**Activity**
Only one portion of the data is to be written out: from the line bearing "PO Box 7459, Baulkham Hills" through the line bearing "Copyright©2025- Action Roofing Pvt Ltd.". Write it exactly as it appears.
---------- Input material ----------
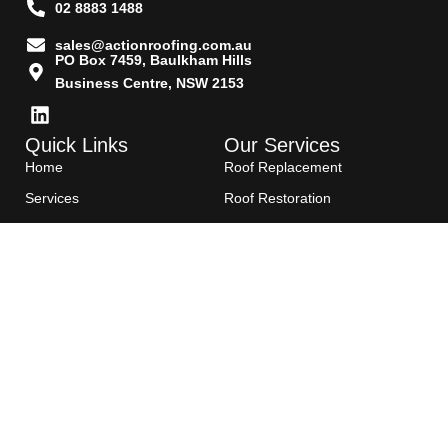
02 8883 1488
sales@actionroofing.com.au
PO Box 7459, Baulkham Hills
Business Centre, NSW 2153
Quick Links
Our Services
Home
Roof Replacement
Services
Roof Restoration
Gallery
Re Roofing
Blogs
Roof Cleaning
Contact Us
Roof Maintenance
Areas we serve
Roof Repairs
HTML Sitemap
Copyright©2025- Action Roofing Pvt Ltd.
All Rights Reserved. E&EO | License Number: 176125C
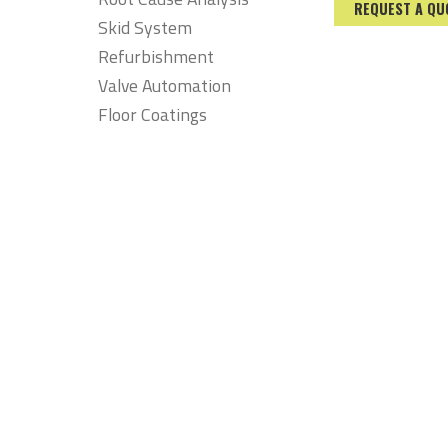
REQUEST A QU
Skid System
Refurbishment
Valve Automation
Floor Coatings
----------
**Finished exercise**
PO Box 7459, Baulkham Hills
Business Centre, NSW 2153
Quick Links
Our Services
Home
Roof Replacement
Services
Roof Restoration
Gallery
Re Roofing
Blogs
Roof Cleaning
Contact Us
Roof Maintenance
Areas we serve
Roof Repairs
HTML Sitemap
Copyright©2025- Action Roofing Pvt Ltd.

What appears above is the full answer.